Robert Gretzyngier’s account of the Poles who fought for the RAF so gallantly during the Battle of Britain both amazes and captivates the reader. It includes personal and moving accounts from and about the airmen who fought and died for Britain during the Second World War.
This day-by-day coverage begins with the journey of the Polish pilots who escaped the advancing Germans not once, but twice, as both Poland and France fell into Nazi hands.
The book starts with the invasion of Poland and the inadequate supply of intelligence available to Polish pilots, which reduced their effectiveness against the Germans flying superior aircraft. Gretzyngier then details the pilots’ escape to Romania and their journey to France, where, again, they fought against German Me109s with inferior machines.
Major Kosinski, who played an important role in getting the Polish pilots across the channel to Britain, narrates the Poles’ journey to Britain, or ‘Last Hope Island’. He describes the difficulties faced by the Polish airmen as they, in the words of one pilot, ‘went back to school’.
The Poles had to acquire the basic skills needed to communicate with British colleagues, but they also had to learn how to take off in and land the Spitfires and Hurricanes that were to become so crucial to Britain’s survival.
The day-by-day accounts of the pilots in the OTUs (Operational Training Units) detail the challenges the Poles faced in dealing with the new aircraft; they were not used to flying with retractable landing gears, and this unfamiliarity led to several crashes.
The first Poles joined front-line squadrons in mid-July 1940. Their contribution to the Allied cause was immediate, and the importance of the support they provided is evident in the high number of planes they shot down.
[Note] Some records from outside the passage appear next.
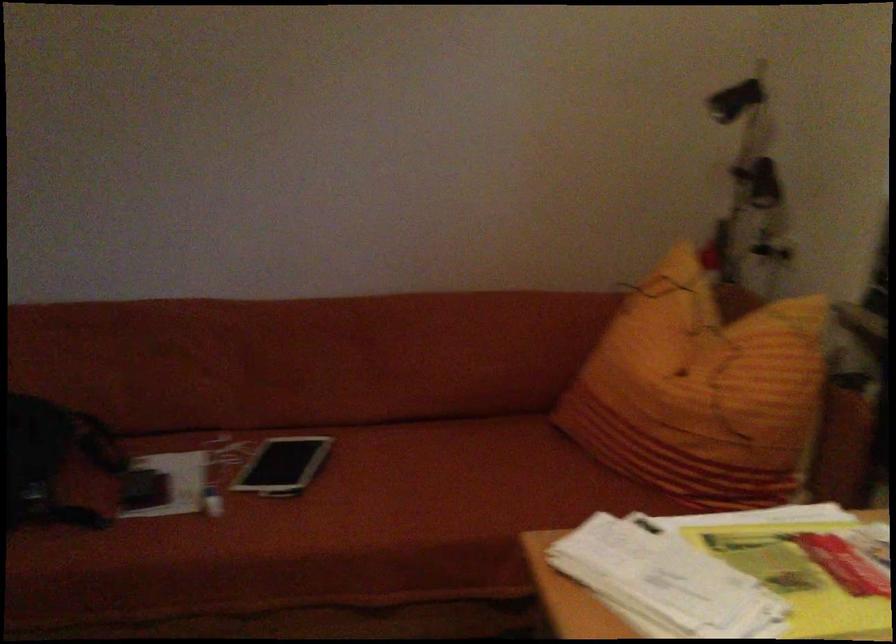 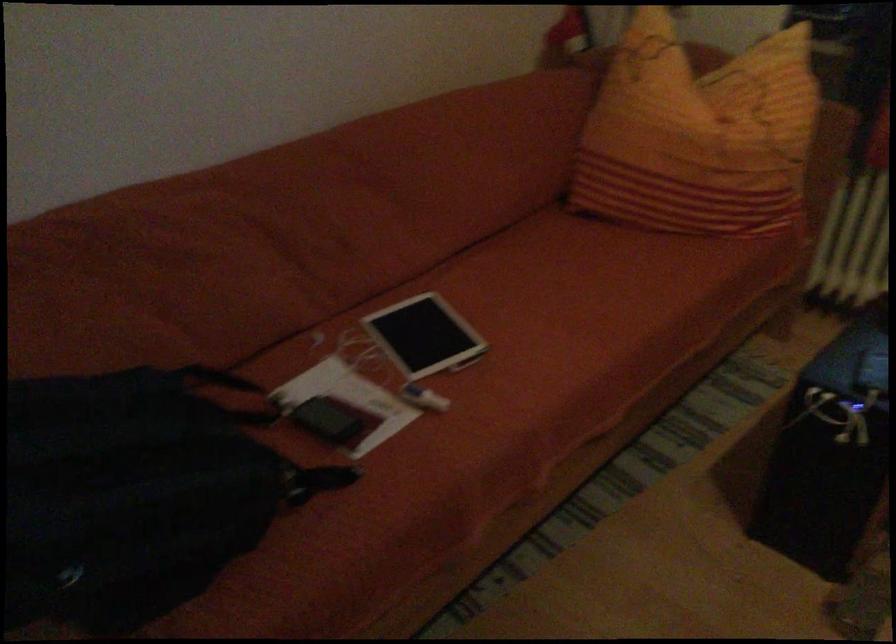 In the second image, find the point that corresponds to (x=168, y=482) in the first image.

(350, 401) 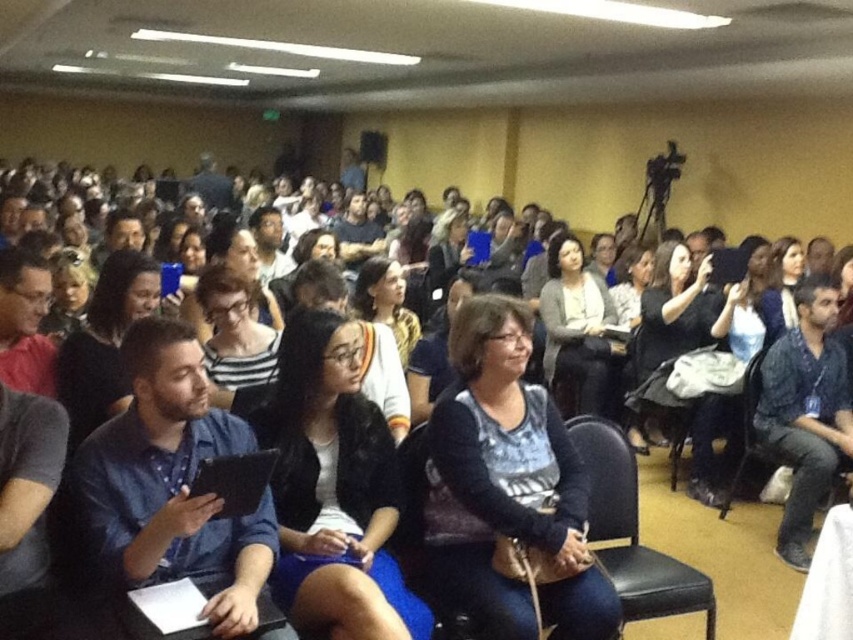 Question: Which of the following is the farthest from the observer?

Choices:
 (A) (651, 548)
 (B) (395, 324)
 (C) (109, 282)

Answer: (B)

Question: Is black fuzzy jacket at center positioned in front of black fabric at center?

Choices:
 (A) yes
 (B) no

Answer: (A)

Question: Which point is farther to the camera?

Choices:
 (A) (59, 381)
 (B) (207, 298)

Answer: (B)

Question: Which of the following is the closest to the observer?

Choices:
 (A) black fabric at center
 (B) dark gray sweater at center
 (C) striped shirt at center

Answer: (C)

Question: In this image, where is blue denim shirt at center located relative to black fabric at center?

Choices:
 (A) below
 (B) above

Answer: (A)

Question: Is black leather chair at center closer to camera compared to matte yellow sweater at center?

Choices:
 (A) yes
 (B) no

Answer: (A) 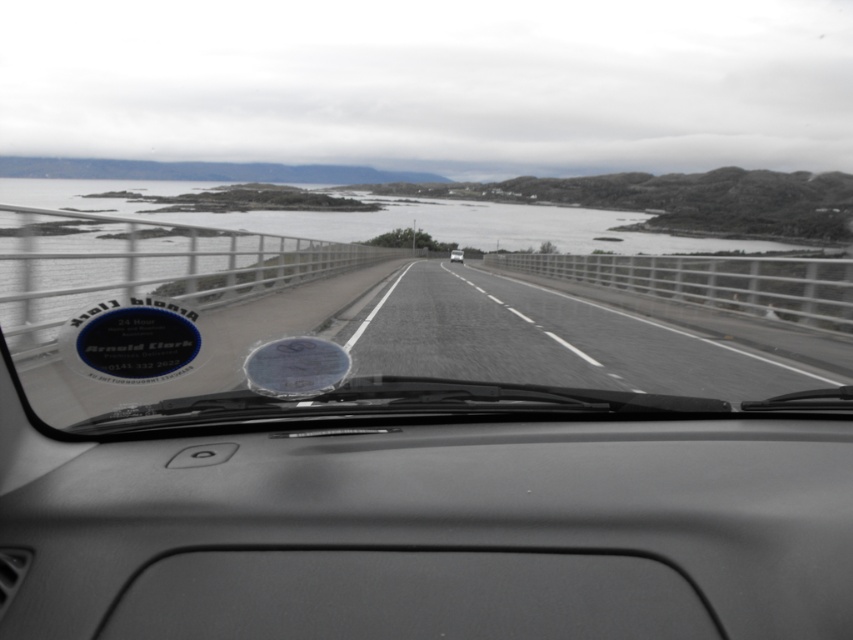 Is point (610, 301) behind point (453, 260)?

No, (610, 301) is in front of (453, 260).

Measure the distance between transparent glass windshield at center and camera.

The distance of transparent glass windshield at center from camera is 9.68 feet.

Does point (630, 285) come behind point (456, 259)?

No, it is in front of (456, 259).

Locate an element on the screen. This screenshot has height=640, width=853. transparent glass windshield at center is located at coordinates (408, 300).

Is matte gray dashboard at center above white glossy car at center?

No.

Which is below, matte gray dashboard at center or white glossy car at center?

matte gray dashboard at center is lower down.

The image size is (853, 640). Find the location of `matte gray dashboard at center`. matte gray dashboard at center is located at coordinates (469, 518).

Is matte gray dashboard at center to the left of transparent glass windshield at center from the viewer's perspective?

In fact, matte gray dashboard at center is to the right of transparent glass windshield at center.

Identify the location of matte gray dashboard at center. The height and width of the screenshot is (640, 853). (469, 518).

Does point (68, 468) lie in front of point (90, 401)?

That is True.

Locate an element on the screen. The width and height of the screenshot is (853, 640). matte gray dashboard at center is located at coordinates (469, 518). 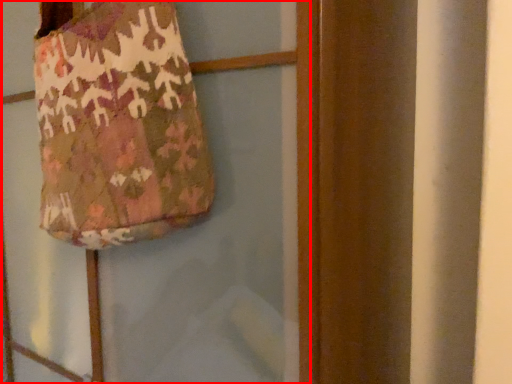 Question: Where is screen door (annotated by the red box) located in relation to handbag in the image?

Choices:
 (A) right
 (B) left

Answer: (A) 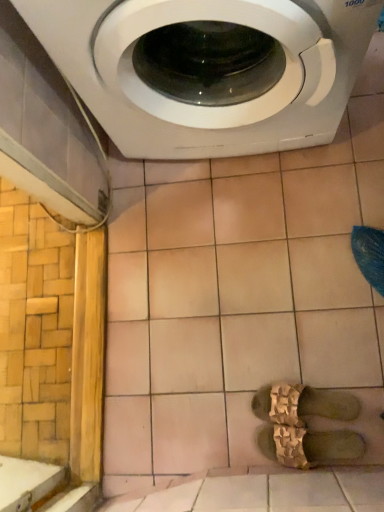 You are a GUI agent. You are given a task and a screenshot of the screen. Output one action in this format:
    pyautogui.click(x=<x>, y=<y>)
    Task: Click on the vacant space to the left of brown textured sandals at center, which is the 2th shoe in top-to-bottom order
    The width and height of the screenshot is (384, 512).
    Given the screenshot: What is the action you would take?
    pyautogui.click(x=232, y=452) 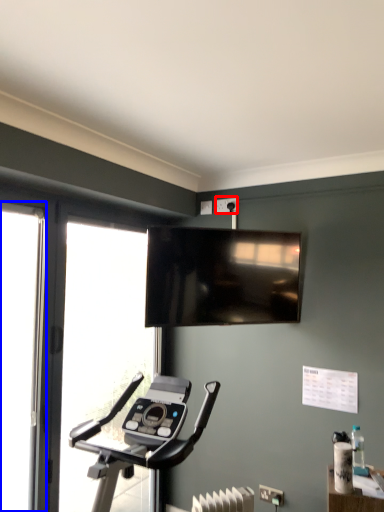 Question: Which point is closer to the camera, electric outlet (highlighted by a red box) or screen door (highlighted by a blue box)?

Choices:
 (A) electric outlet
 (B) screen door

Answer: (B) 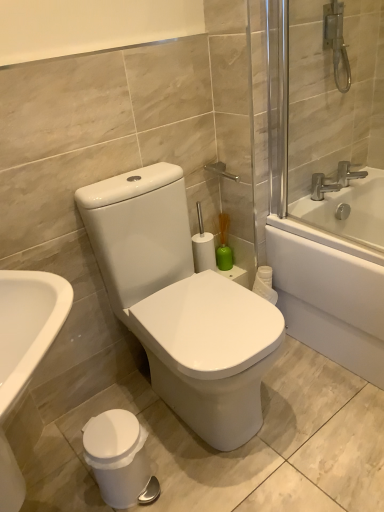 Question: Is silver metallic faucet at upper right, the first tap from the left, shorter than white plastic trash can at lower left?

Choices:
 (A) yes
 (B) no

Answer: (A)

Question: Is white plastic trash can at lower left inside silver metallic faucet at upper right, marked as the 2th tap in a right-to-left arrangement?

Choices:
 (A) yes
 (B) no

Answer: (B)

Question: Does silver metallic faucet at upper right, marked as the 2th tap in a right-to-left arrangement, appear on the right side of white plastic trash can at lower left?

Choices:
 (A) yes
 (B) no

Answer: (A)

Question: Considering the relative positions of silver metallic faucet at upper right, the first tap from the left, and white plastic trash can at lower left in the image provided, is silver metallic faucet at upper right, the first tap from the left, behind white plastic trash can at lower left?

Choices:
 (A) yes
 (B) no

Answer: (A)

Question: Could you tell me if silver metallic faucet at upper right, the first tap from the left, is turned towards white plastic trash can at lower left?

Choices:
 (A) no
 (B) yes

Answer: (A)

Question: Considering the relative sizes of silver metallic faucet at upper right, the first tap from the left, and white plastic trash can at lower left in the image provided, is silver metallic faucet at upper right, the first tap from the left, smaller than white plastic trash can at lower left?

Choices:
 (A) yes
 (B) no

Answer: (A)

Question: Does white glossy toilet at center have a lesser height compared to white plastic trash can at lower left?

Choices:
 (A) no
 (B) yes

Answer: (A)

Question: Is white glossy toilet at center positioned far away from white plastic trash can at lower left?

Choices:
 (A) yes
 (B) no

Answer: (B)

Question: Does white glossy toilet at center come behind white plastic trash can at lower left?

Choices:
 (A) yes
 (B) no

Answer: (B)

Question: Can you confirm if white glossy toilet at center is positioned to the right of white plastic trash can at lower left?

Choices:
 (A) no
 (B) yes

Answer: (B)

Question: Is white plastic trash can at lower left completely or partially inside white glossy toilet at center?

Choices:
 (A) no
 (B) yes

Answer: (A)

Question: Is white glossy toilet at center positioned with its back to white plastic trash can at lower left?

Choices:
 (A) yes
 (B) no

Answer: (B)

Question: Is white glossy bathtub at upper right to the right of white glossy toilet at center from the viewer's perspective?

Choices:
 (A) yes
 (B) no

Answer: (A) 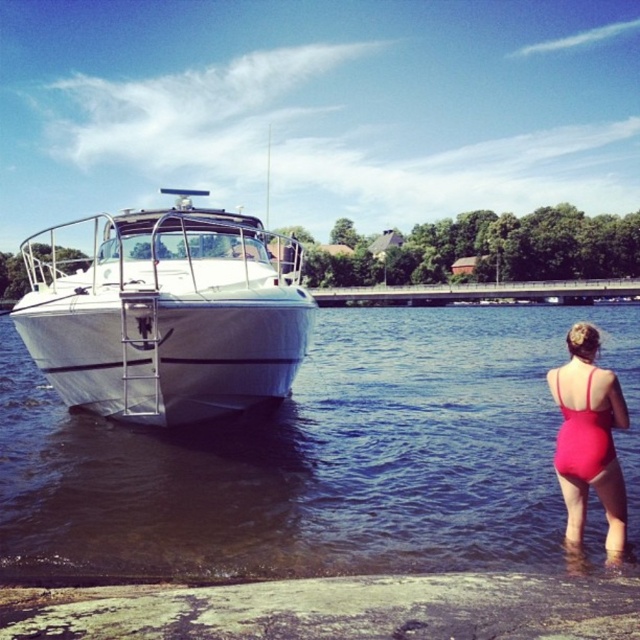 Between clear water at boat right and smooth concrete shore at lower center, which one is positioned higher?

Positioned higher is clear water at boat right.

Which is below, clear water at boat right or smooth concrete shore at lower center?

Positioned lower is smooth concrete shore at lower center.

The image size is (640, 640). Identify the location of clear water at boat right. click(320, 458).

Which of these two, clear water at boat right or matte red swimsuit at lower right, stands taller?

With more height is clear water at boat right.

Does point (493, 467) come in front of point (566, 385)?

No.

Locate an element on the screen. The image size is (640, 640). clear water at boat right is located at coordinates (320, 458).

Is clear water at boat right positioned before white glossy boat at left?

Yes.

Is clear water at boat right wider than white glossy boat at left?

Correct, the width of clear water at boat right exceeds that of white glossy boat at left.

Locate an element on the screen. This screenshot has height=640, width=640. clear water at boat right is located at coordinates (320, 458). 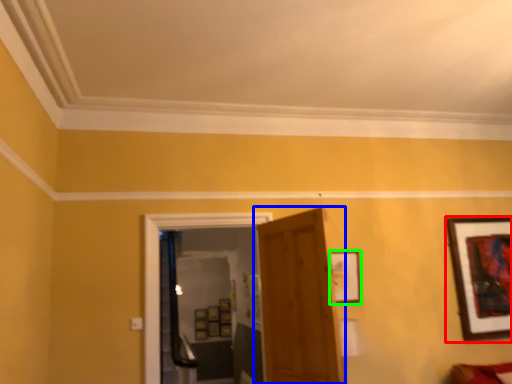 Question: Considering the real-world distances, which object is farthest from picture frame (highlighted by a red box)? door (highlighted by a blue box) or picture frame (highlighted by a green box)?

Choices:
 (A) door
 (B) picture frame

Answer: (A) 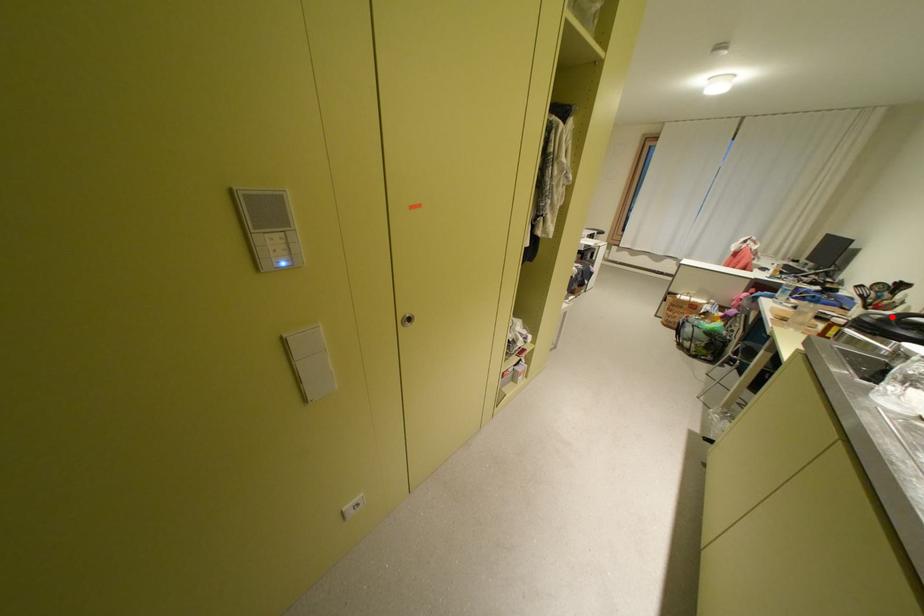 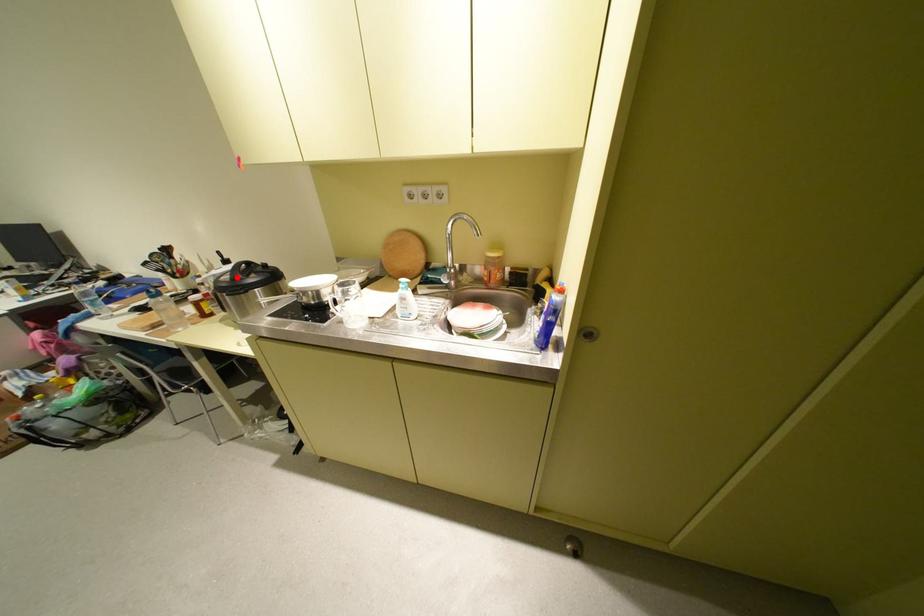 I am providing you with two images of the same scene from different viewpoints. A red point is marked on the first image and another point is marked on the second image. Is the red point in image1 aligned with the point shown in image2?

Yes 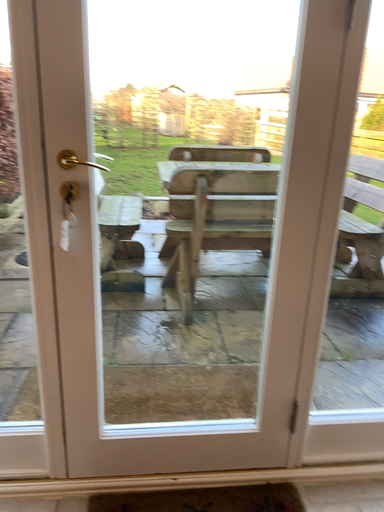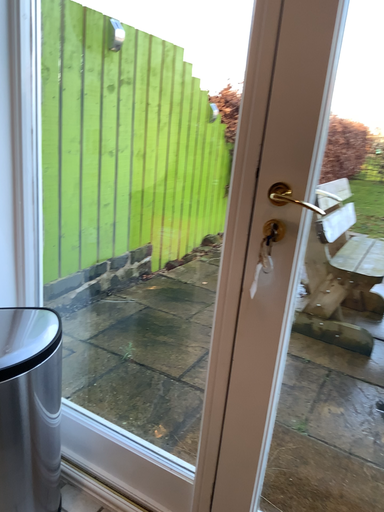 Question: Which way did the camera rotate in the video?

Choices:
 (A) rotated upward
 (B) rotated downward

Answer: (A) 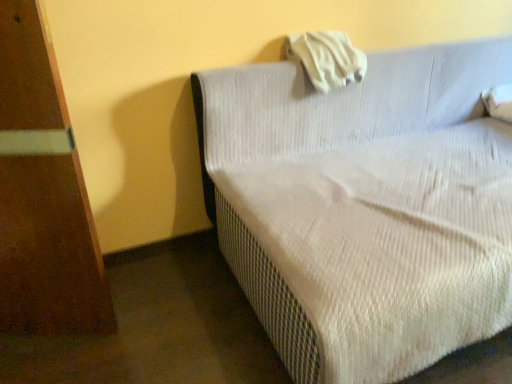 What is the approximate height of white textured fabric couch at center?

The height of white textured fabric couch at center is 29.27 inches.

What do you see at coordinates (365, 207) in the screenshot?
I see `white textured fabric couch at center` at bounding box center [365, 207].

Find the location of `white textured fabric couch at center`. white textured fabric couch at center is located at coordinates (365, 207).

What do you see at coordinates (326, 58) in the screenshot? I see `white fabric pillow at upper center` at bounding box center [326, 58].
Using diaries and combat reports, Gretzyngier then examines the experiences of various Polish pilots from different squadrons. The book also covers the founding of 303 Squadron and its transfer from an OTU squadron to an operational one, as immortalised in the film the Battle of Britain.
As late summer turns into early autumn, Hugh Dowding and the rest of the RAF command grew to respect and rely on the pilots who held off wave after wave of Goering’s bombers and fighters, defending the RAF airfields and cities that Hitler promised to turn into dust.
Gretzyngier’s story concludes in June 1941, with the Poles defending Britain’s south coast and escorting bombers over the Channel. Hitler gave up trying to invade Britain, and, instead, moved his bombers and fighters east in preparation for Operation Barbarossa.
The book excellently details the difficulties faced by Polish pilots as they journeyed from Poland to Britain and adapted to new aircraft. The use of passages from both diaries and combat reports gives great insight into the effectiveness of these combat veterans and how they coped with the RAF’s reservations about their skill as pilots.